**Provided information:**
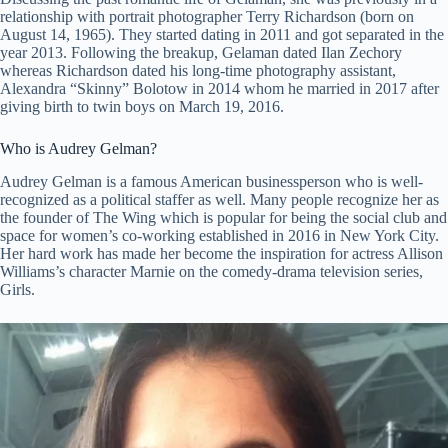
relationship with portrait photographer Terry Richardson (born on
August 14, 1965). They started dating in 2011 and got separated in the
year 2013. Following the breakup, Gelaman dated Ilan Zechory
whereas Richardson dated his long-time photography assistant,
Alexandra “Skinny” Bolotow in 2014 whom he married in 2017 after
giving birth to twin boys on March 19, 2016.
Who is Audrey Gelman?
Audrey Gelman is a famous American businessperson who is well-
recognized as a political staffer as well. Many people recognize her as
the founder of The Wing which is popular for being the social club and
space for women’s co-working established in 2016 in New York City.
Her hard work has made her become the inspiration for actress Allison
Williams’s character Marnie on the comedy-drama television series,
Girls.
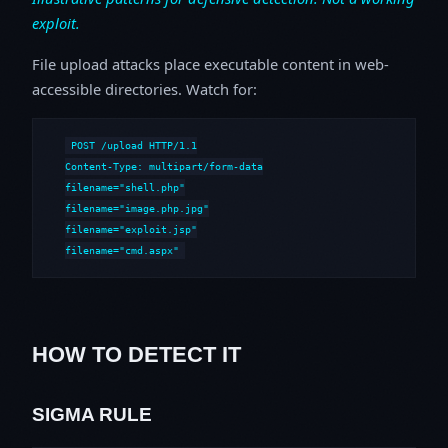
exploit.
File upload attacks place executable content in web-
accessible directories. Watch for:
POST /upload HTTP/1.1

Content-Type: multipart/form-data

filename="shell.php"

filename="image.php.jpg"

filename="exploit.jsp"

filename="cmd.aspx"
HOW TO DETECT IT
SIGMA RULE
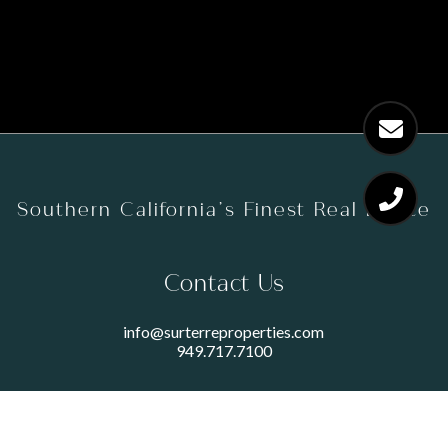
Southern California’s Finest Real Estate
Contact Us
info@surterreproperties.com
949.717.7100
450 NEWPORT CENTER DRIVE
SUITE 250
NEWPORT BEACH, CA 92660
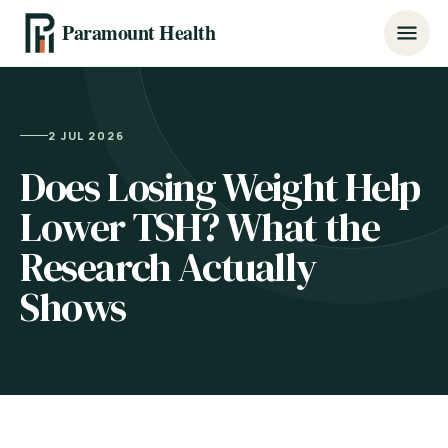
Paramount Health
2 JUL 2026
Does Losing Weight Help
Lower TSH? What the
Research Actually
Shows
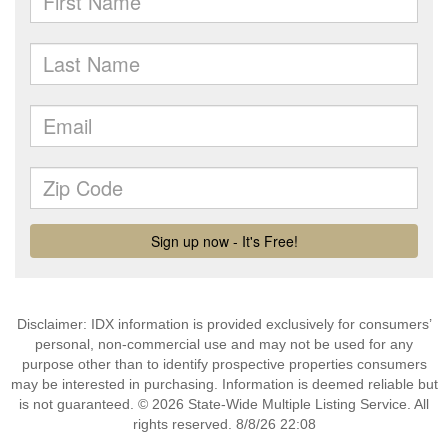
Disclaimer: IDX information is provided exclusively for consumers’
personal, non-commercial use and may not be used for any
purpose other than to identify prospective properties consumers
may be interested in purchasing. Information is deemed reliable but
is not guaranteed. © 2026 State-Wide Multiple Listing Service. All
rights reserved. 8/8/26 22:08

**Work item:**
Set down the material above exactly as it reads, but not its pictures.

**Answer space:**
relationship with portrait photographer Terry Richardson (born on
August 14, 1965). They started dating in 2011 and got separated in the
year 2013. Following the breakup, Gelaman dated Ilan Zechory
whereas Richardson dated his long-time photography assistant,
Alexandra “Skinny” Bolotow in 2014 whom he married in 2017 after
giving birth to twin boys on March 19, 2016.
Who is Audrey Gelman?
Audrey Gelman is a famous American businessperson who is well-
recognized as a political staffer as well. Many people recognize her as
the founder of The Wing which is popular for being the social club and
space for women’s co-working established in 2016 in New York City.
Her hard work has made her become the inspiration for actress Allison
Williams’s character Marnie on the comedy-drama television series,
Girls.
exploit.
File upload attacks place executable content in web-
accessible directories. Watch for:
POST /upload HTTP/1.1

Content-Type: multipart/form-data

filename="shell.php"

filename="image.php.jpg"

filename="exploit.jsp"

filename="cmd.aspx"
HOW TO DETECT IT
SIGMA RULE
Southern California’s Finest Real Estate
Contact Us
info@surterreproperties.com
949.717.7100
450 NEWPORT CENTER DRIVE
SUITE 250
NEWPORT BEACH, CA 92660
Paramount Health
2 JUL 2026
Does Losing Weight Help
Lower TSH? What the
Research Actually
Shows
Disclaimer: IDX information is provided exclusively for consumers’
personal, non-commercial use and may not be used for any
purpose other than to identify prospective properties consumers
may be interested in purchasing. Information is deemed reliable but
is not guaranteed. © 2026 State-Wide Multiple Listing Service. All
rights reserved. 8/8/26 22:08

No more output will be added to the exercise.